Jane, Darcy'ye acaba gerçek hislerini iyisiyle kötüsüyle söyleyebilecek mi? Darcy, sevmediği bütün insanları balosuna toplarken ne düşündü? Lady Lucas evlendiği adamı gerçekten mi sevdi yoksa evde kalırım diye mi korktu? Bunlar hep soru işareti. Bennet'lerin bu dünyadaki varoluş amacı ne? Hali hazırda aşıksanız ve etraf size pespembe gözüküyorsa bu filmleri izleyip bana sinir olacaksınız çünkü çok tatlı gelecek. Erkenci Kuş dizisini izleyip aşklarıyla kendinizi avutuyorduysanız işin şekli değişecek.

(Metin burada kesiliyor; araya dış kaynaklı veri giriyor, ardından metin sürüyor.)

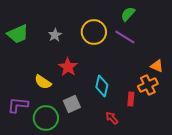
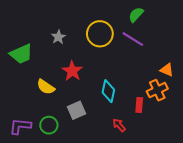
green trapezoid: (18, 34) -> (21, 54), moved
purple L-shape: (18, 105) -> (20, 126), moved
green circle: (46, 118) -> (49, 125), size x0.7

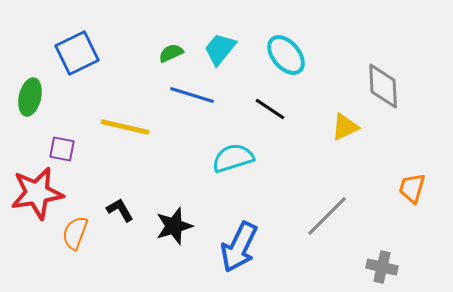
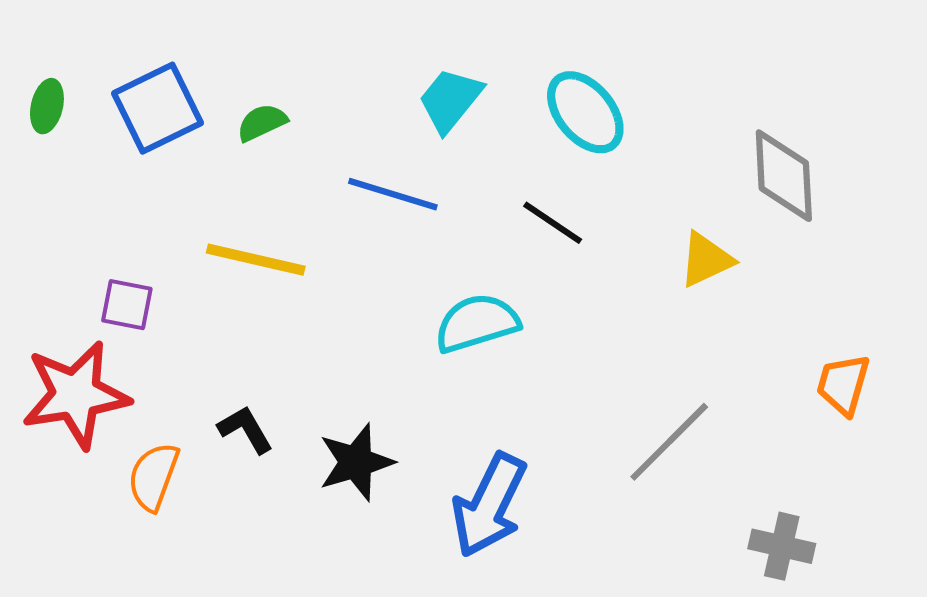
green semicircle: (171, 53) -> (262, 122), moved
green ellipse: (30, 97) -> (47, 106), moved, size x0.7

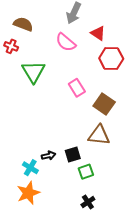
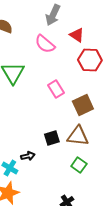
brown square: (104, 104) -> (83, 105), turned 30
black square: (73, 155) -> (52, 138), moved
green square: (86, 172) -> (79, 165), moved, turned -35

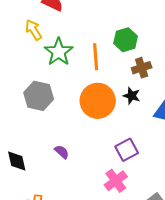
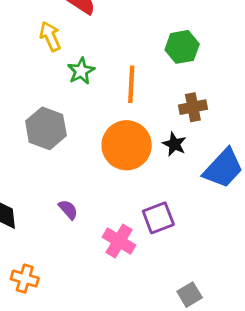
green hexagon: (126, 40) -> (182, 47), moved
green star: (59, 52) -> (81, 71), size x0.7
pink cross: (116, 181) -> (119, 241), moved, turned -30

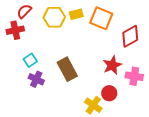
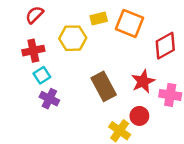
yellow hexagon: (54, 17) -> (73, 38), moved
red cross: (15, 30) -> (33, 51), moved
brown rectangle: (67, 69) -> (104, 86), moved

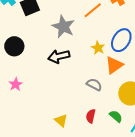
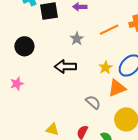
gray star: (63, 27) -> (77, 39), size x0.6
yellow triangle: (61, 120) -> (52, 129), turned -40

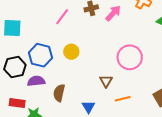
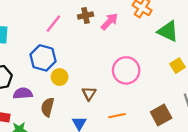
yellow circle: (71, 52) -> (60, 77), moved
blue hexagon: (40, 55) -> (43, 58), moved
brown triangle: (106, 81) -> (89, 93), moved

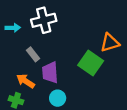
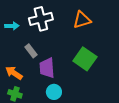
orange triangle: (110, 43) -> (82, 20), moved
orange arrow: (26, 81) -> (14, 73), moved

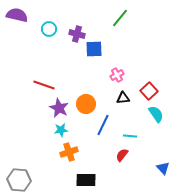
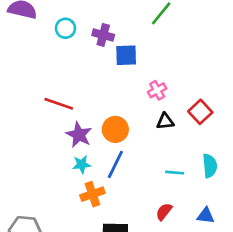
cyan semicircle: (156, 114) -> (210, 166), moved, turned 30
blue line: (103, 125) -> (115, 164), moved
red semicircle: (122, 155) -> (164, 212), moved
blue triangle: (163, 168) -> (206, 216), moved, turned -40

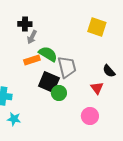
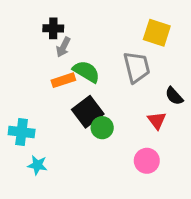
gray trapezoid: (67, 67) -> (137, 67), moved
black square: (49, 82) -> (88, 112), turned 30

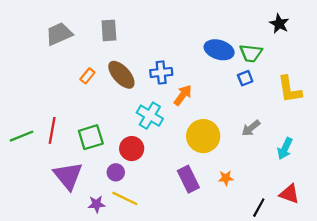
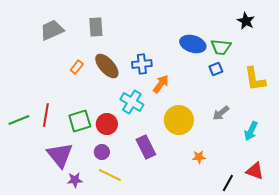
red circle: (132, 149) -> (107, 124), moved
purple rectangle: (188, 179) -> (146, 147), moved
purple star: (96, 204) -> (75, 180), moved

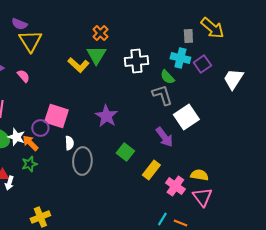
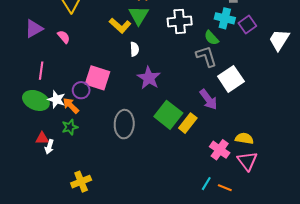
white semicircle: (69, 143) -> (134, 49), moved
green square: (125, 152) -> (168, 115), size x1.5
yellow rectangle: (151, 170) -> (188, 123), moved

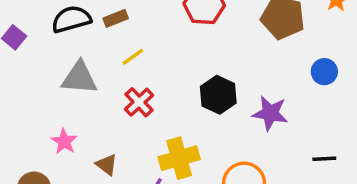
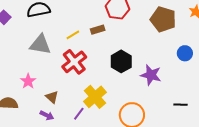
brown rectangle: (116, 18) -> (98, 30), moved
red cross: (139, 102) -> (74, 62), size x1.4
yellow cross: (179, 158) -> (95, 97), turned -30

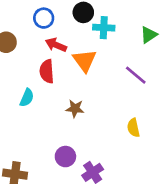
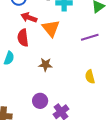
purple line: (136, 75) -> (90, 37), turned -54

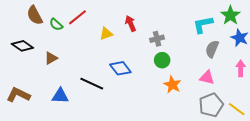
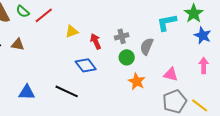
red arrow: (131, 23) -> (96, 41), moved
green semicircle: (56, 24) -> (23, 11), moved
gray semicircle: (212, 49) -> (147, 46), moved
brown triangle: (51, 58) -> (18, 44), moved, turned 40
black line: (92, 84) -> (67, 91), moved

Bütün aşklar kendi sertifikasına sahip ve her aşkı bizzat yaşamadığımız sürece bize biraz yüzeysel ve anlamsız gelecek, bunu kabul ediyorum. Yazının sonunda sizinle barışabiliriz diye düşünüyordum ama hali hazırda kıpır kıpır değilim, yapamadım. Keira Knightley'in en yakıştığı oyunculuğun bu olduğunu düşünüyorum eğer kabul görürse. Rosamund Pike'ımız ise en masum haliyle...
Varsın tüm aşklar yüzeysel gözüksün. Yaşayan herkesin tüm hücrelerine zaruret etmesini temenni ederek izleyelim.